The Riverlane team studied a specific LRU called “wiggling,” introduced by Google, which involves frequently resetting all qubits in the quantum computer. Half the qubits are measured at each round of error correction, and a reset removes leakage from the system by taking a measured qubit and returning it to the |0⟩ state.

The Challenge of Simulating Quantum Computers

Simulating quantum computers using conventional (“classical”) counterparts is incredibly challenging. This is due to the exponential growth in the amount of memory needed to fully describe a quantum state of N qubits. For example, a system with 30 qubits requires approximately 16 GB of random-access memory (RAM), which is typical for a modern laptop.

The Fujitsu simulator used in the challenge contains 512 Fujitsu A64FX processors, each featuring 32 GB of RAM. The full 512-processor system can simulate up to 39 qubits.
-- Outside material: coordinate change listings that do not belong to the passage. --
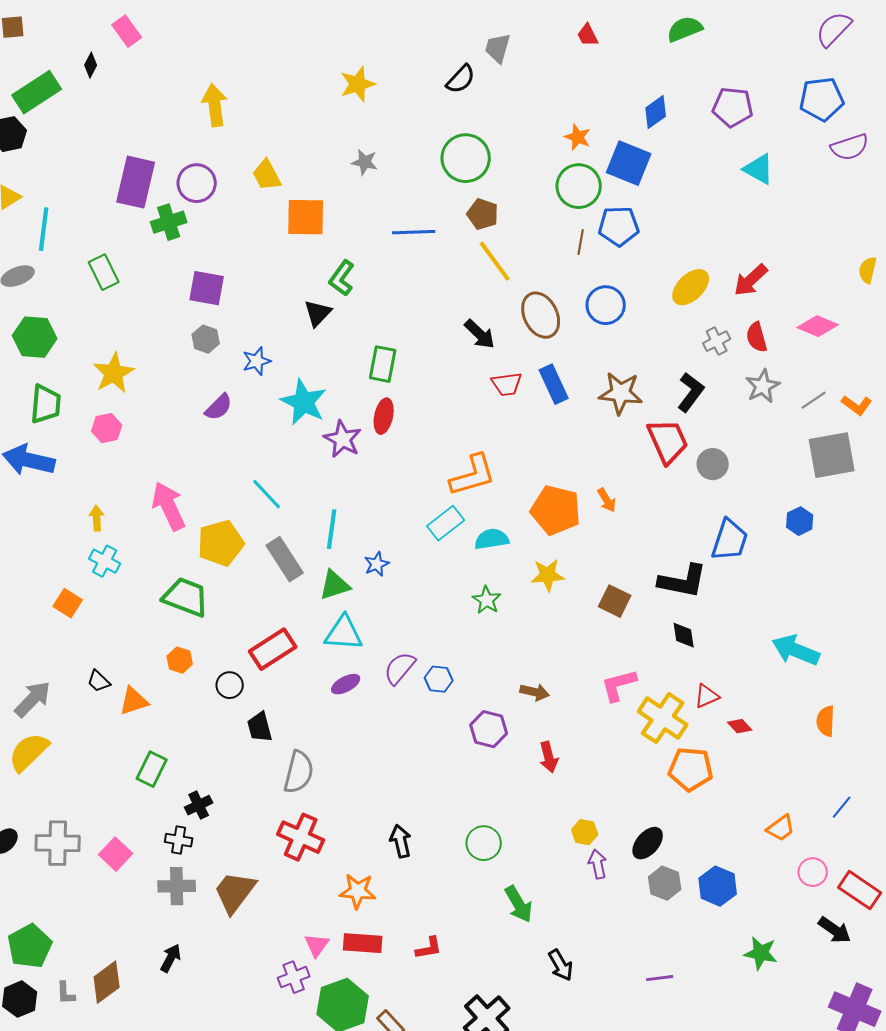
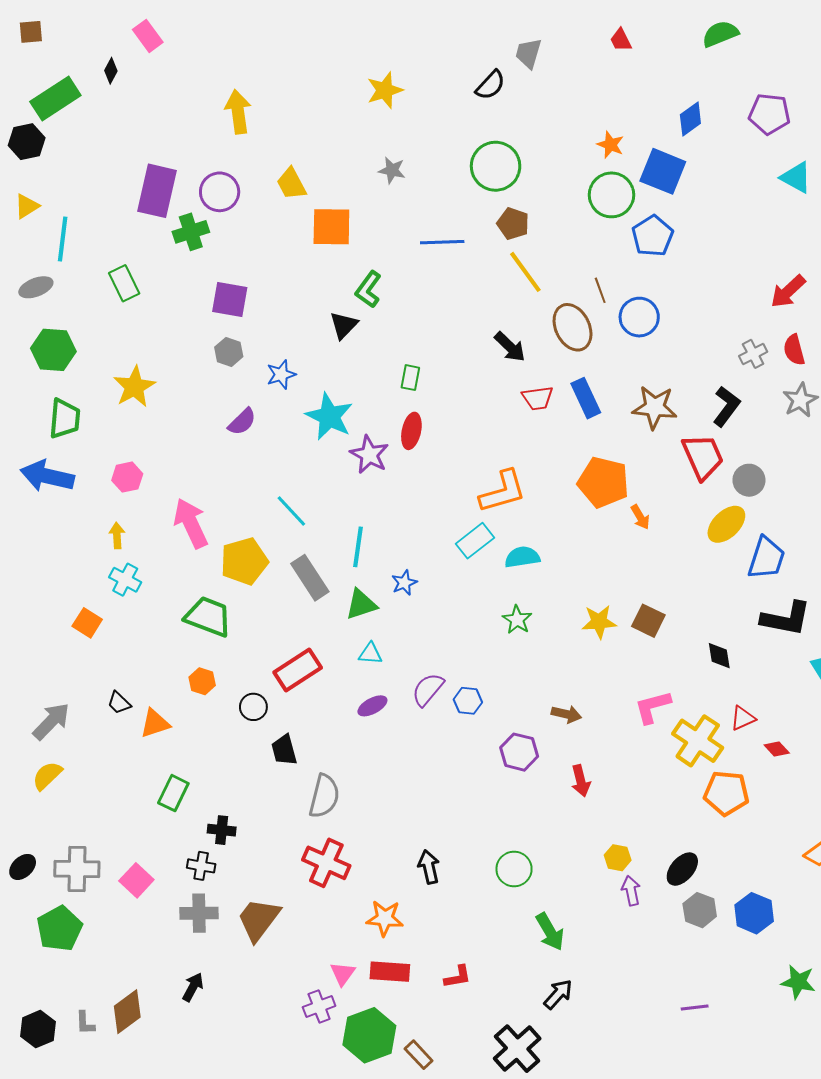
blue pentagon: (619, 226) -> (653, 236), turned -30
brown line: (581, 242) -> (600, 290), moved, turned -30
yellow ellipse: (691, 287) -> (726, 524), moved
green rectangle: (383, 364) -> (410, 378), size x0.7
pink hexagon: (107, 428) -> (127, 477), moved
orange pentagon: (556, 510) -> (603, 482), moved
yellow star: (548, 575) -> (599, 622), moved
black L-shape: (683, 581) -> (786, 619), moved
cyan triangle: (344, 633) -> (370, 654), size x0.6
yellow semicircle: (29, 752) -> (47, 776), size x0.7
black cross: (199, 805) -> (222, 830), turned 32
green pentagon: (30, 946) -> (60, 929), moved
black arrow: (561, 965) -> (558, 994), moved, turned -108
For their experiments, the Riverlane team did not exceed 17 qutrits (requiring 34 qubits), but they repeated their simulations several hundred thousand times to collect better statistics.

The Fujitsu Quantum Simulator Challenge and Riverlane’s Teamwork

The Fujitsu Quantum Simulator Challenge ran from February to September 2023. During this global competition, Fujitsu invited industry and academia members to test Fujitsu’s 39-qubit quantum simulator on novel problems and applications. The winners were announced at the Fujitsu Quantum Day on 25th January 2024 at De Oude Bibliotheek Academy in Delft, the Netherlands.

The project was a collaborative effort by Riverlane’s multidisciplinary team, who utilized the computational resources of Fujitsu. The team members contributed in various ways, from generating the circuits and investigating the physics of leakage to writing the code and performing the simulations. The team also analyzed the data in real-time under the pressure of the deadline, uncovering bugs and insights in the process.